▸ YOUR OBJECTIVE
For this exercise, return all the data word for word, with images left out.

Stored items
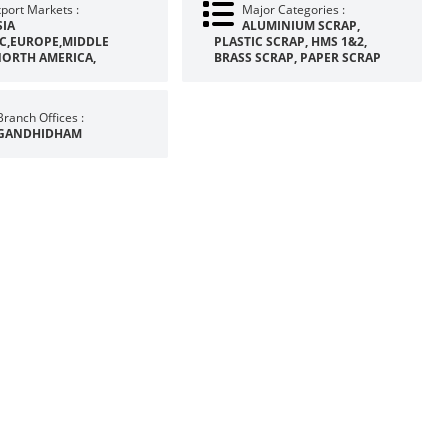
port Markets :
Major Categories :
SIA
ALUMINIUM SCRAP,
IC,EUROPE,MIDDLE
PLASTIC SCRAP, HMS 1&2,
NORTH AMERICA,
BRASS SCRAP, PAPER SCRAP
Branch Offices :
GANDHIDHAM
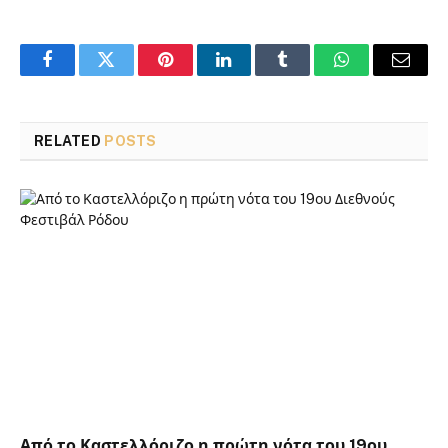
Facebook
Twitter
Pinterest
LinkedIn
Tumblr
WhatsApp
Email
RELATED
POSTS
Από το Καστελλόριζο η πρώτη νότα του 19ου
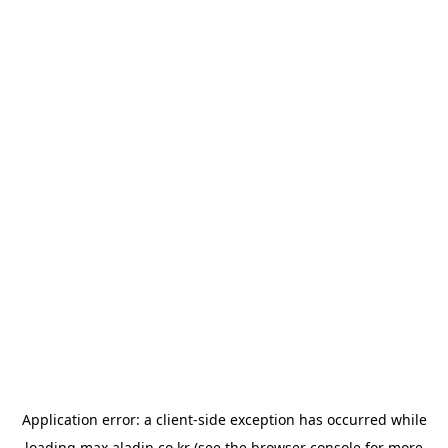
Application error: a
client
-side exception has occurred while
loading
max.aladin.co.kr
(see the
browser console
for more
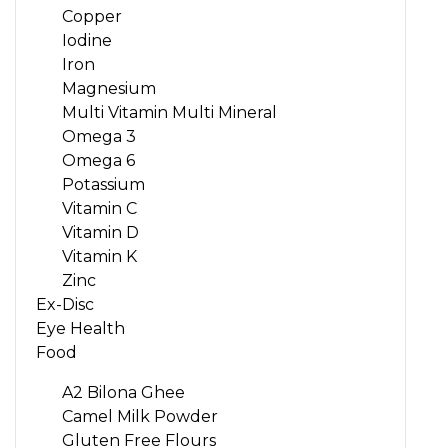
Copper
Iodine
Iron
Magnesium
Multi Vitamin Multi Mineral
Omega 3
Omega 6
Potassium
Vitamin C
Vitamin D
Vitamin K
Zinc
Ex-Disc
Eye Health
Food
A2 Bilona Ghee
Camel Milk Powder
Gluten Free Flours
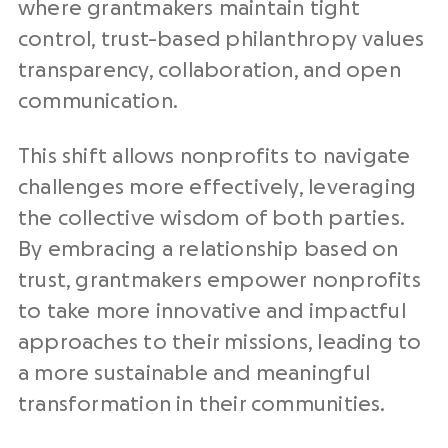
where grantmakers maintain tight
control, trust-based philanthropy values
transparency, collaboration, and open
communication.
This shift allows nonprofits to navigate
challenges more effectively, leveraging
the collective wisdom of both parties.
By embracing a relationship based on
trust, grantmakers empower nonprofits
to take more innovative and impactful
approaches to their missions, leading to
a more sustainable and meaningful
transformation in their communities.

▸ OUTPUT BELOW
port Markets :
Major Categories :
SIA
ALUMINIUM SCRAP,
IC,EUROPE,MIDDLE
PLASTIC SCRAP, HMS 1&2,
NORTH AMERICA,
BRASS SCRAP, PAPER SCRAP
Branch Offices :
GANDHIDHAM
Facebook
Twitter
Pinterest
LinkedIn
Tumblr
WhatsApp
Email
RELATED
POSTS
Από το Καστελλόριζο η πρώτη νότα του 19ου
Application error: a
client
-side exception has occurred while
loading
max.aladin.co.kr
(see the
browser console
for more
Copper
Iodine
Iron
Magnesium
Multi Vitamin Multi Mineral
Omega 3
Omega 6
Potassium
Vitamin C
Vitamin D
Vitamin K
Zinc
Ex-Disc
Eye Health
Food
A2 Bilona Ghee
Camel Milk Powder
Gluten Free Flours
where grantmakers maintain tight
control, trust-based philanthropy values
transparency, collaboration, and open
communication.
This shift allows nonprofits to navigate
challenges more effectively, leveraging
the collective wisdom of both parties.
By embracing a relationship based on
trust, grantmakers empower nonprofits
to take more innovative and impactful
approaches to their missions, leading to
a more sustainable and meaningful
transformation in their communities.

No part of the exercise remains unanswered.